Selective Permeation through One-Atom-Thick Nanoporous Carbon Membranes: Theory Reveals Excellent Design Strategies!

Research on the permeation of various species through one-atom-thick nanoporous carbon membranes has gained an unprecedented importance in the past decade, thanks to the development of numerous theoretical design strategies for a plethora of applications ranging from gas separation, water desalination, isotope separation, and chiral separation, to DNA sequencing. Although some of the recent experiments have demonstrated successful performance of such carbon membranes in sieving, many of the suggested applications are yet to be realized in experiments. This review aims to draw the attention of the theoretical as well as the experimental researchers working on two-dimensional carbon materials toward the recent theoretical developments probing the permeation of various species such as atoms, ions, small molecules, and biopolymers like DNA through carbon frameworks like graphynes, graphdiyne, graphenylenes, and various forms of nanoporous graphene, including graphene crown ethers.
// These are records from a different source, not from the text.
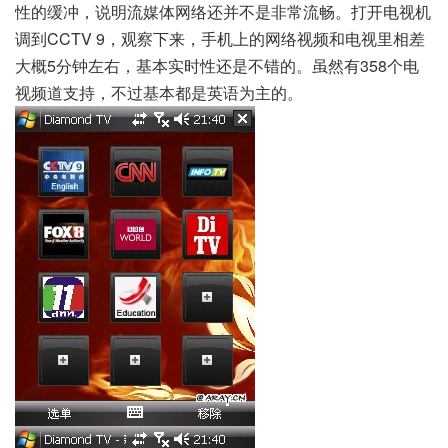
性的缓冲，说明流媒体网络还并不是非常流畅。打开电视机
调到CCTV 9，观察下来，手机上的网络视频和电视里相差
大概5分钟左右，基本实时性还是不错的。虽然有358个电
视频道支持，不过基本都是英语为主的。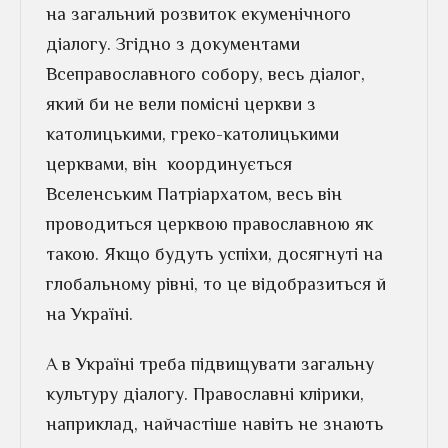
на загальний розвиток екуменічного
діалогу. Згідно з документами
Всеправославного собору, весь діалог,
який би не вели помісні церкви з
католицькими, греко-католицькими
церквами, він координується
Вселенським Патріархатом, весь він
проводиться церквою православною як
такою. Якщо будуть успіхи, досягнуті на
глобальному рівні, то це відобразиться й
на Україні.
А в Україні треба підвищувати загальну
культуру діалогу. Православні клірики,
наприклад, найчастіше навіть не знають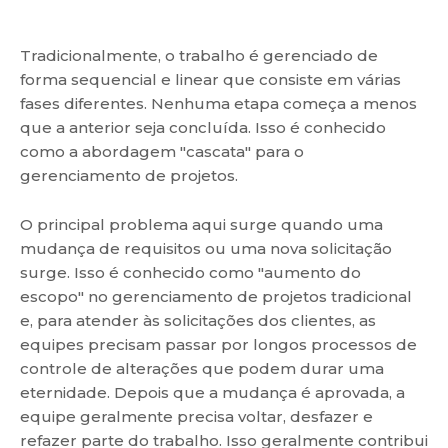
Tradicionalmente, o trabalho é gerenciado de
forma sequencial e linear que consiste em várias
fases diferentes. Nenhuma etapa começa a menos
que a anterior seja concluída. Isso é conhecido
como a abordagem "cascata" para o
gerenciamento de projetos.
O principal problema aqui surge quando uma
mudança de requisitos ou uma nova solicitação
surge. Isso é conhecido como "aumento do
escopo" no gerenciamento de projetos tradicional
e, para atender às solicitações dos clientes, as
equipes precisam passar por longos processos de
controle de alterações que podem durar uma
eternidade. Depois que a mudança é aprovada, a
equipe geralmente precisa voltar, desfazer e
refazer parte do trabalho. Isso geralmente contribui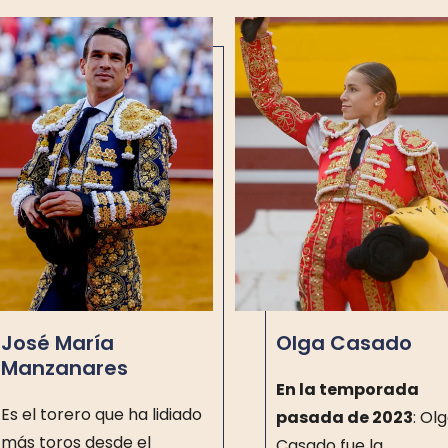
José María
Olga Casado
Manzanares
En la temporada
Es el torero que ha lidiado
pasada de 2023
: Ol
más toros desde el
Casado fue la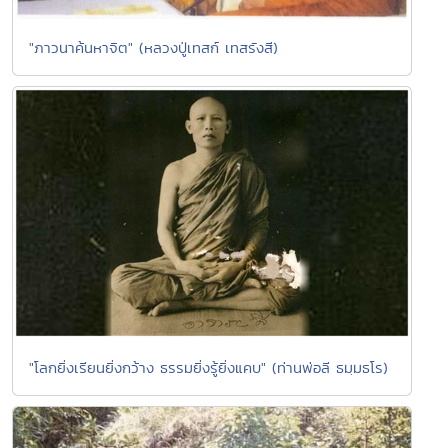
"ภาวนาค้นหาจิต" (หลวงปู่เทสก์ เทสรังสี)
"โลกยิ่งเรียนยิ่งกว้าง ธรรมยิ่งรู้ยิ่งแคบ" (ท่านพ่อลี ธมฺมธโร)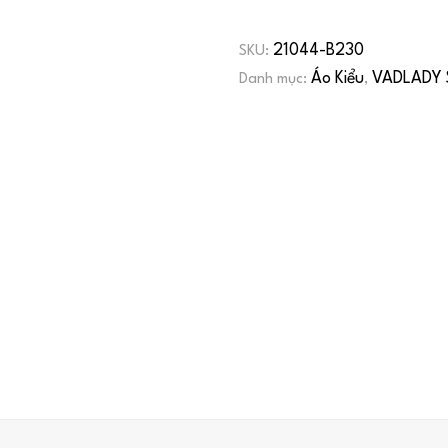
21044-B230
SKU:
Áo Kiểu
VADLADY 
Danh mục:
,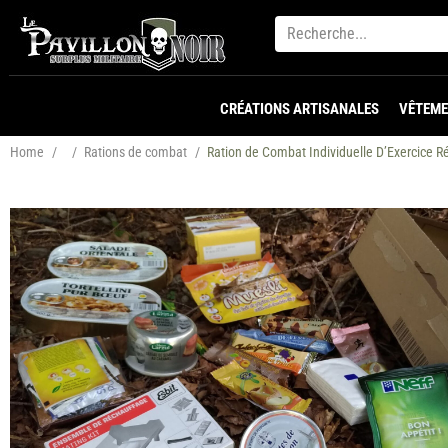
CRÉATIONS ARTISANALES
VÊTEME
Home
/
/
Rations de combat
/
Ration de Combat Individuelle D’Exercice R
The underlying guiding principles toward the design of carbon-based membranes for nanofiltration are established using estimates of the adsorption energies, barrier heights for permeation, rates of permeation, selectivities, permeances, etc. The crucial roles of tunneling, temperature effects, chemical functionalities, and dynamical aspects of the nanopores are also highlighted, paving the way to a comprehensive description of the theoretical design strategies for tailoring the applicability of novel nanoporous carbon membranes in sieving and related aspects.